The ministry said that process under the special window would avoid differential rates of interest that individual states would have been charged if they themselves hit the market via issuance of state development loans (SDLs).
The finance ministry on Thursday said that the Centre will borrow for paying
GST compensation to states in FY21 and the funds will be passed on to the state governments as back-to-back loans, in lieu of the GST compensation cess disbursal. The borrowings will not reflect on the Centre’s fiscal deficit and will appear as capital receipts for state governments, as part of financing of their respective fiscal deficits, it added.
The ministry said that process under the special window would avoid differential rates of interest that individual states would have been charged if they themselves hit the market via issuance of state development loans (SDLs). Also, the mechanism would be administratively easier.
The Centre’s latest move on the face of it addresses the dispute being raised by eight states over the states being asked to borrow for the GST shortfall. Earlier in the day, Kerala finance minister Thomas Isaac tweeted that “some of the States are likely to approach the Supreme Court against discriminatory and illegal action of Centre regarding GST Compensation”.
However, the uncertainty over whether the entire GST revenue shortfall that states are estimated to incur this year will be compensated sans any cost to them could still be sore point for the dissenting states.
Clearly, the Centre is playing the role of intermediary to ensure that the general government borrowing costs don’t rise. It is relying on the proceeds from an extended cess to service the debt due to the special window to the states, as it has promised that the states don’t have to bear any cost.
It is not immediately clear whether the Centre’s additional borrowing for this facility will be shown on the Centre’s books as part of the extra-budgetary resources, and as a part of the total capex.
As many as 22 states and the UT of Jammu and Kashmir have agreed to use the Option 1 proposed by the Centre to bridge part of their GST revenue shortfall. They have been hence given additional unconditional borrowing freedom of 0.5% of the gross state domestic product (G-SDP) in FY21.
The decision meant these states and UTs could raise 4% of G-SDP via OMBs this fiscal, even if they don’t fulfil any of the reform conditions set out by the Centre in May, as it raised the FY21 borrowing ceiling for states. The ceiling was then raised from 3% of G-SDP to 5% of G-SDP or by about Rs 4.28 lakh crore in aggregate.
“It may also be clarified that the general government (states+Centre) borrowings will not increase by this (special window) step. The states that get the benefit from the special window are likely to borrow a considerably lesser amount from the additional borrowing facility of 2% of G-SDP (from 3% to 5%) under the Aatmanirbhar package,” the finance ministry said.
Under the borrowing Option 1, the Centre had put the upper limit of combined borrowing by all states at Rs 1.1 lakh crore. In addition to additional open market borrowings of 0.5% of G-SDP sans conditions, the states opting for this window are also eligible to carry forward their unutilised borrowing space to the next financial year.
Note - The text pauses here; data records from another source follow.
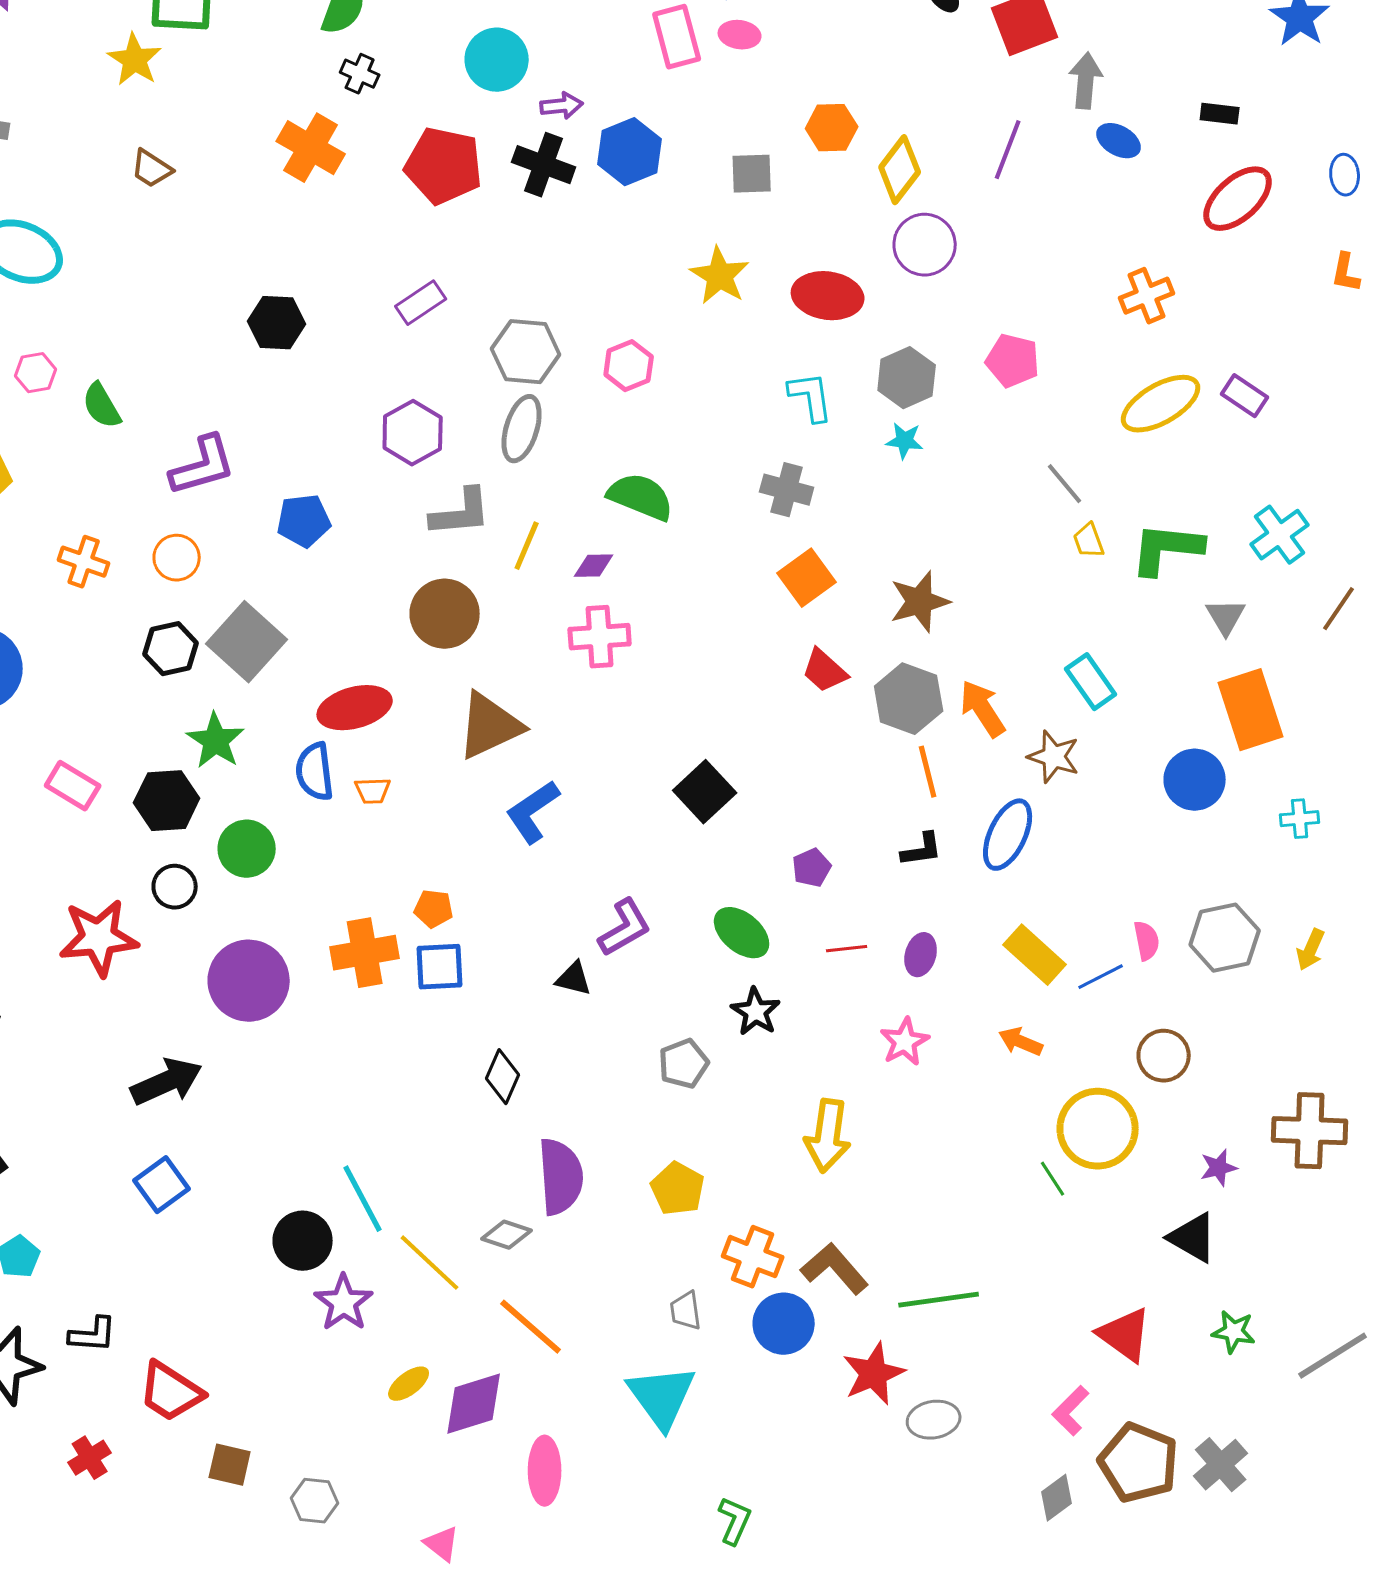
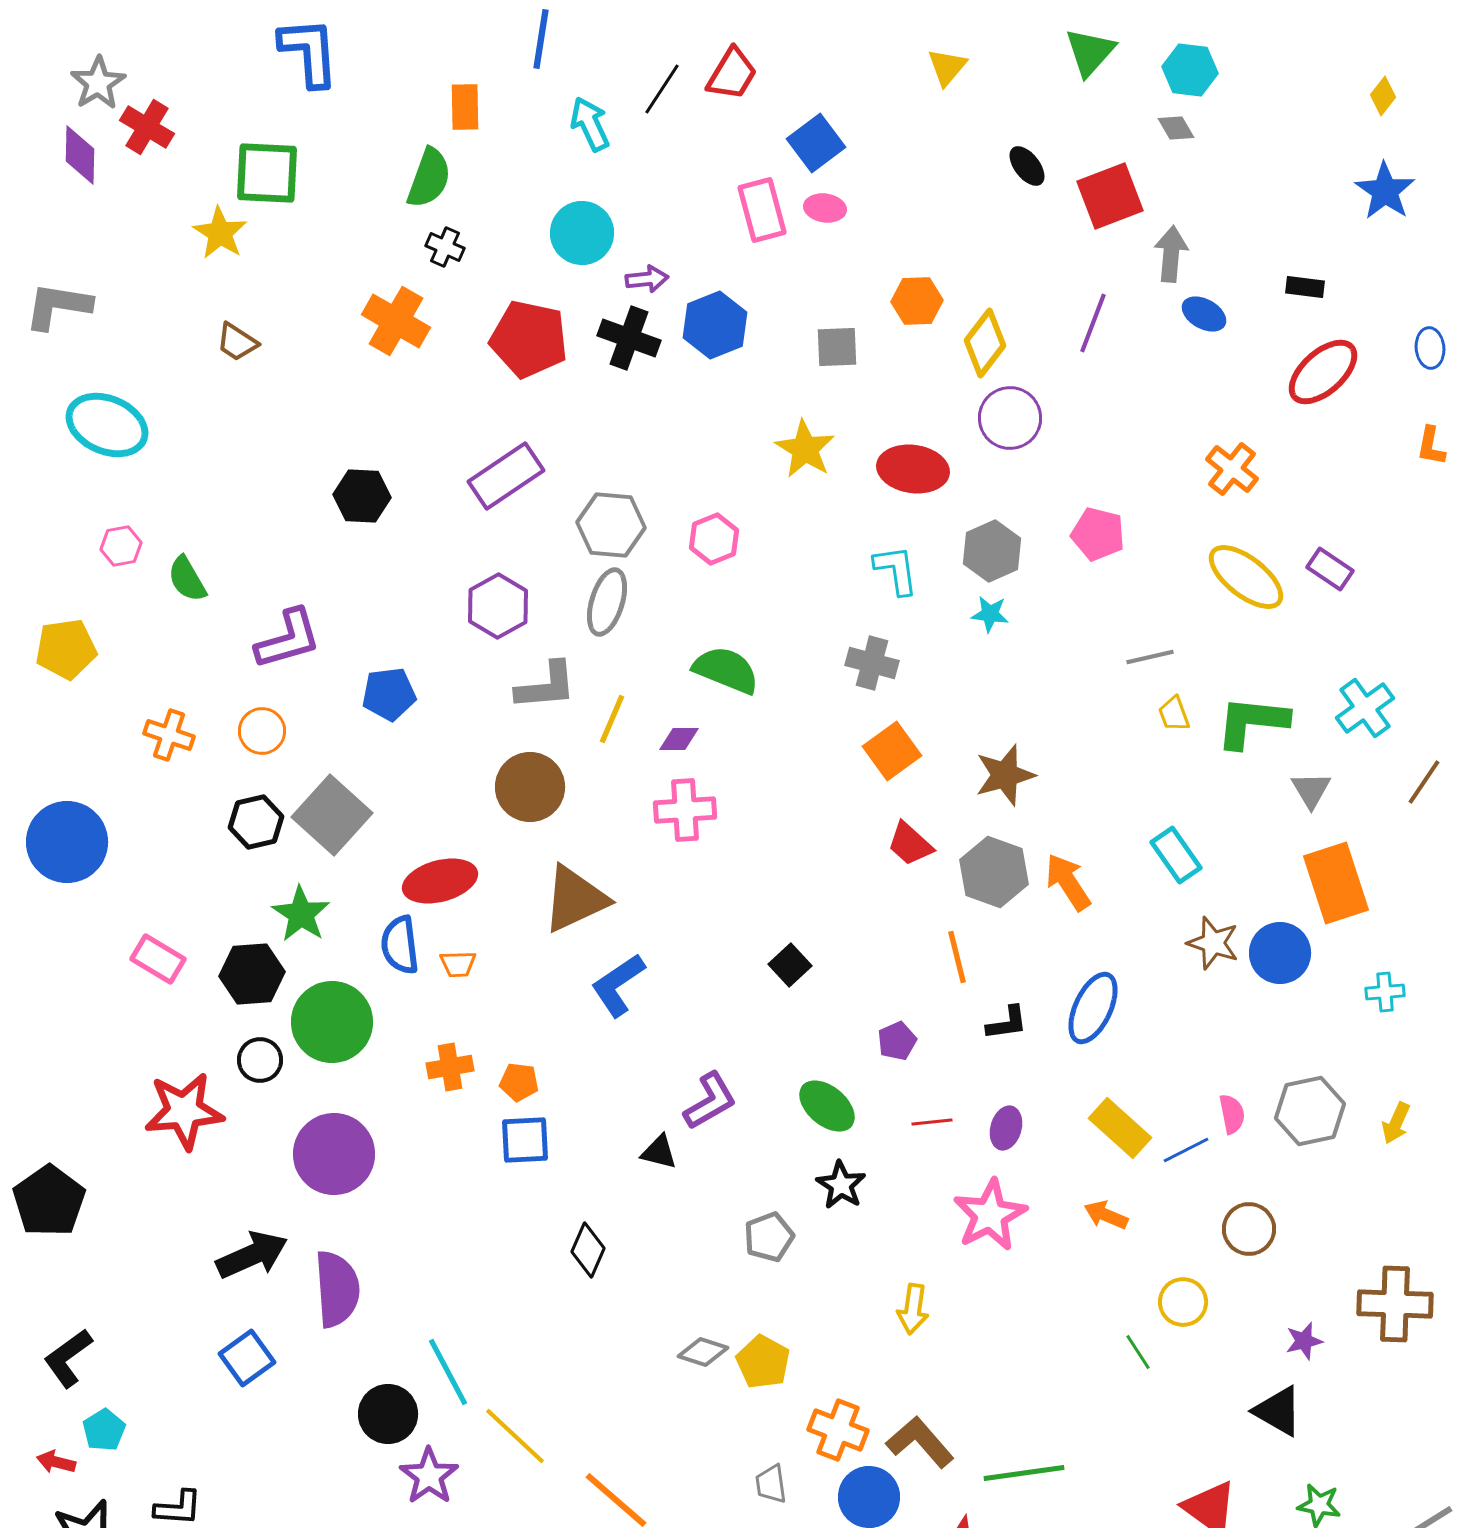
orange cross: (1147, 296) -> (1232, 469), turned -30
purple rectangle: (421, 303) -> (506, 476), size x1.5
yellow ellipse: (1161, 404) -> (1246, 577), turned 68
gray line: (1065, 484) -> (1150, 657), turned -63
brown star: (1054, 757) -> (1213, 943), moved
orange line: (928, 772) -> (957, 957), moved
black square: (705, 792) -> (790, 965), size x0.7
green circle: (247, 849) -> (332, 1022), size x1.4
orange cross: (365, 953) -> (450, 1067), moved, size x0.7
pink star: (905, 1042) -> (990, 1215), size x1.5
yellow circle: (1098, 1129) -> (1183, 1302), size x0.6
yellow arrow: (828, 1136) -> (913, 1309), size x0.7
purple semicircle: (561, 1177) -> (337, 1289), moved
gray diamond: (507, 1235) -> (703, 1352), moved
The amount is related entirely to losses due to implementation of GST while it is estimated that total shortfall, which includes impact due to pandemic, would be Rs 2.35 lakh crore for the current fiscal.
Justifying an earlier decision to ask the states borrow for GST compensation, the Centre had said that no state has so far breached even the original 3% of G-SDP borrowing target this fiscal. The Centre, in contrast, borrowed as much as Rs 7.66 lakh crore, or close to 4% of the country’s GDP, from the market in H1. So, the states have much leeway to borrow, the Centre had then said.
Already, the gross State Development Loan issuance expanded by a substantial 56.8% to Rs 3.53 lakh crore in H1FY21 from Rs 2.25 lakh crore in H1FY20. The net SDL issuance rose by an even higher 91.4% on year in H1FY21 to Rs 3.02 lakh crore.
The weighted average yield of state government dated securities (across states and tenures) auctioned October 6 was at 6.80%, 23 bps higher than week ago and 31 bps higher than that in the first week of September.